O economista-chefe da Ativa Investimentos, Étore Sanchez, concorda que o ritmo é suficiente para levar a inflação à meta. "O Copom destacou a piora nos preços dos ativos, nos riscos fiscais e a consequente elevação do juro neutro. De maneira similar reforçou o compromisso com a meta de inflação", afirmou.

Para ele, a Selic deve alcançar dois dígitos em 2022, bem acima da estimativa atual de juro neutro, aquele que não aquece nem contrai a economia, que está em torno de 7,5%.

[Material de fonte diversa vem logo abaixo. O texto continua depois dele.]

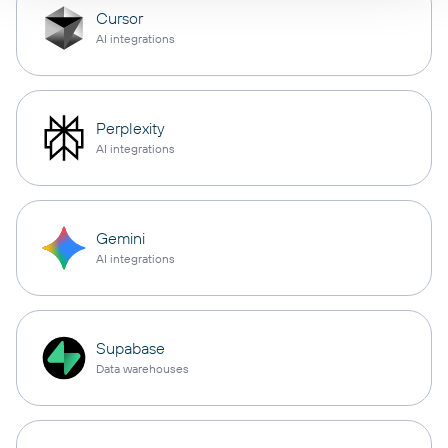
Cursor
AI integrations
Perplexity
AI integrations
Gemini
AI integrations
Supabase
Data warehouses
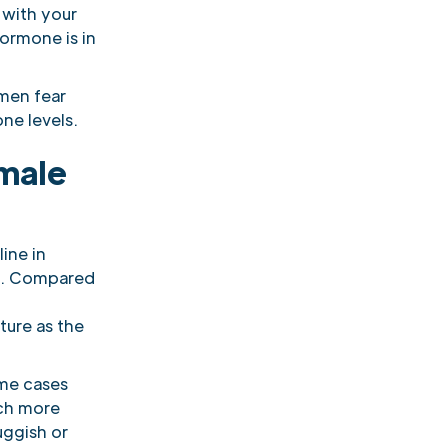
 with your
hormone is in
men fear
ne levels.
 male
line in
ge. Compared
ture as the
ome cases
uch more
uggish or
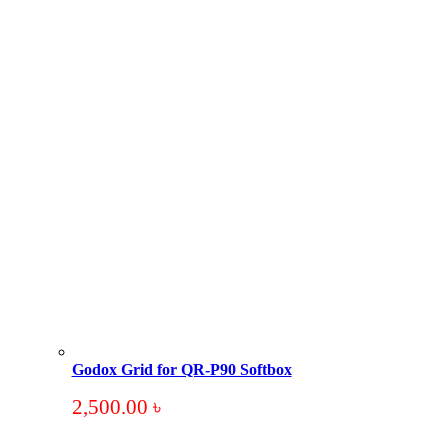
Godox Grid for QR-P90 Softbox
2,500.00
৳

"O BC deve elevar a Selic em 1,5 ponto percentual em mais três reuniões, além de uma alta de 1 ponto e, em seguida, outra de 0,25. Depois, deve iniciar o ciclo de baixa, com redução 0,5 ponto, encerrando 2022 em 11%", projetou.
João Beck, economista e sócio da assessoria de investimentos BRA, disse que o comunicado foi mais objetivo que os anteriores.

"No balanço de riscos, o BC aponta exatamente a perda da âncora fiscal como motivo não só para uma elevação de 1,5 ponto mas também para mais uma alta de mesma magnitude em dezembro", destacou.

"Entendemos que, a despeito da responsabilidade fiscal ser fundamental para a ancoragem das expectativas, parte da inflação atual está sendo impulsionada por choques de oferta. Sendo assim, pode ser prematura a visão de uma relação mecânica, automática e imediata dos atuais ruídos políticos sobre a demanda agregada, que exijam um choque de juros desproporcional para contê-la", afirmou o economista-chefe da Órama Investimentos, Alexandre Espirito Santo.

Na visão do analista, movimentos mais acentuados de alta provocariam desaquecimento da atividade "Além disso, poder trazer o espectro da dominância fiscal. Nesse sentido, a elevação de 1,5 ponto percentual ser adequada para as condições de momento", disse.

Marilia Fontes, sócia da casa de análise Nord Research, ressaltou que as novas projeções do BC para a inflação mostra que o BC teria que levar a Selic acima de 9,75% para alcançar a meta em 2022, mas que precisaria fazer um ciclo de queda depois para chegar ao objetivo em 2023.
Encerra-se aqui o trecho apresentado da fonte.